[Dataset entries]

Segment Open

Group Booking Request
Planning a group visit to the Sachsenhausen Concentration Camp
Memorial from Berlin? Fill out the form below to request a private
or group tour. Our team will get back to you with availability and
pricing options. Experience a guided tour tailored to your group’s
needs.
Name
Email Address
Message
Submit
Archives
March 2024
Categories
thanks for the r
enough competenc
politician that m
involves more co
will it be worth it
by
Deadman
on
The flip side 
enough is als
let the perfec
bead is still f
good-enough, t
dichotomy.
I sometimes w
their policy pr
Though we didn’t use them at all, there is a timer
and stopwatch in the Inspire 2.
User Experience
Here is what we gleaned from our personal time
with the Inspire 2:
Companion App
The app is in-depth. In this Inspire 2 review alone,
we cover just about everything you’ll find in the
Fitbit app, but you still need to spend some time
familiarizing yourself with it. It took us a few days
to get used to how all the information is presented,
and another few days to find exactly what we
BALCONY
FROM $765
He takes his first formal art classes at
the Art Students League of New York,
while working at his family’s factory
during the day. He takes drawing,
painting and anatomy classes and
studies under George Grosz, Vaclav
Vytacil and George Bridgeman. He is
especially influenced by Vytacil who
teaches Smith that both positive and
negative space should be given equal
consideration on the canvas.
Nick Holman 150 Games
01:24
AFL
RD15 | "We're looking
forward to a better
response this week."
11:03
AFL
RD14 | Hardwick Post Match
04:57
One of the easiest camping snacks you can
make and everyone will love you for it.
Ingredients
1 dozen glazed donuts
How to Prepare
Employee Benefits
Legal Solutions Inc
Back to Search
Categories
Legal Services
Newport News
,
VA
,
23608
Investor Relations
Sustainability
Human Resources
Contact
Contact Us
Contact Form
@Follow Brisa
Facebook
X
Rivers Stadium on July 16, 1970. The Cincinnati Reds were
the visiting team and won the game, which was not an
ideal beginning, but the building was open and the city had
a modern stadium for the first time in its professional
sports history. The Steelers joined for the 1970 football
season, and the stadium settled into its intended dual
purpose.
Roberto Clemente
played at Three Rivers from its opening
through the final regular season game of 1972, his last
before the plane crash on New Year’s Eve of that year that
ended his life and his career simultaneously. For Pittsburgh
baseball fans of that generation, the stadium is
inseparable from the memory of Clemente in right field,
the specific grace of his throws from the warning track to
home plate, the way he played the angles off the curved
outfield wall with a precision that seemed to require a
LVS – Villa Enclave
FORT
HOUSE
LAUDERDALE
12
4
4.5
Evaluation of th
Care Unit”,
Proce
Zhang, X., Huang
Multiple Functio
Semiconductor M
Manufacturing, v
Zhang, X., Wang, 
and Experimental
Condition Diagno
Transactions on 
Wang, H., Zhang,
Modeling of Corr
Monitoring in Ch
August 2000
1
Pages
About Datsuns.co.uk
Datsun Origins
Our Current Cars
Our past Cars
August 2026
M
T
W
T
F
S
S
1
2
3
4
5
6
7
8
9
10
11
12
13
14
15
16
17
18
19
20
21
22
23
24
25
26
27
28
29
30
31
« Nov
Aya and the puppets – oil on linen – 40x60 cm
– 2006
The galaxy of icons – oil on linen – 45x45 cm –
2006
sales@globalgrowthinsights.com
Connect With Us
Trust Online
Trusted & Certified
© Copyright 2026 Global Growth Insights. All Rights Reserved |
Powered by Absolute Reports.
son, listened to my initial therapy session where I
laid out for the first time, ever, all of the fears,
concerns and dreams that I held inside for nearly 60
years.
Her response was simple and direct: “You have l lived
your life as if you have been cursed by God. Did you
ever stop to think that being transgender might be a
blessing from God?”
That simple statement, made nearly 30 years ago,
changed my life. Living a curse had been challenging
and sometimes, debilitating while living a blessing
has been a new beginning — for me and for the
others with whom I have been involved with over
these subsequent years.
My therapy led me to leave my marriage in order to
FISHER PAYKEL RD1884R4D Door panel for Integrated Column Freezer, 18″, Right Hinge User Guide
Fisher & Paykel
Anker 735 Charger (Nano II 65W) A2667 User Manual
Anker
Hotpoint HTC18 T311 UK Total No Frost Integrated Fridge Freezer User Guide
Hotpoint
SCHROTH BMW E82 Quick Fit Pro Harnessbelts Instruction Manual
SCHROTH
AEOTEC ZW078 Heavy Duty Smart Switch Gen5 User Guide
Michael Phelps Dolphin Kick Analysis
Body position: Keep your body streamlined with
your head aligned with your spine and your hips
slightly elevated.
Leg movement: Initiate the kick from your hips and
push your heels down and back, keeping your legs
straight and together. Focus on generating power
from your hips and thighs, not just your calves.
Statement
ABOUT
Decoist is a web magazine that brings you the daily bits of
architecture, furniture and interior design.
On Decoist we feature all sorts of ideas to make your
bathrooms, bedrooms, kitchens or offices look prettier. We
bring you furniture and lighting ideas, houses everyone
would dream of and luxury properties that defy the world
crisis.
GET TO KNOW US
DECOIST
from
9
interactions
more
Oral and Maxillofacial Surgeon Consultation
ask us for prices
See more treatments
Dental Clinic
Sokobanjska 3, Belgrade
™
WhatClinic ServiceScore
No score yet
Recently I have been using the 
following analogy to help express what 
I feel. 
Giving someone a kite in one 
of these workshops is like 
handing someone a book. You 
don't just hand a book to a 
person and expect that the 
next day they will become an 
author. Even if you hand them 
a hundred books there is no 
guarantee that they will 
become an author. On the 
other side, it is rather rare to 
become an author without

Segment Closed

- **Activity**: Starting at the line above that contains "laid out for", repeat each line exactly up to and including the line that contains "Leg movement: Initiate", and stop there.

- **Solution for this task**:
laid out for the first time, ever, all of the fears,
concerns and dreams that I held inside for nearly 60
years.
Her response was simple and direct: “You have l lived
your life as if you have been cursed by God. Did you
ever stop to think that being transgender might be a
blessing from God?”
That simple statement, made nearly 30 years ago,
changed my life. Living a curse had been challenging
and sometimes, debilitating while living a blessing
has been a new beginning — for me and for the
others with whom I have been involved with over
these subsequent years.
My therapy led me to leave my marriage in order to
FISHER PAYKEL RD1884R4D Door panel for Integrated Column Freezer, 18″, Right Hinge User Guide
Fisher & Paykel
Anker 735 Charger (Nano II 65W) A2667 User Manual
Anker
Hotpoint HTC18 T311 UK Total No Frost Integrated Fridge Freezer User Guide
Hotpoint
SCHROTH BMW E82 Quick Fit Pro Harnessbelts Instruction Manual
SCHROTH
AEOTEC ZW078 Heavy Duty Smart Switch Gen5 User Guide
Michael Phelps Dolphin Kick Analysis
Body position: Keep your body streamlined with
your head aligned with your spine and your hips
slightly elevated.
Leg movement: Initiate the kick from your hips and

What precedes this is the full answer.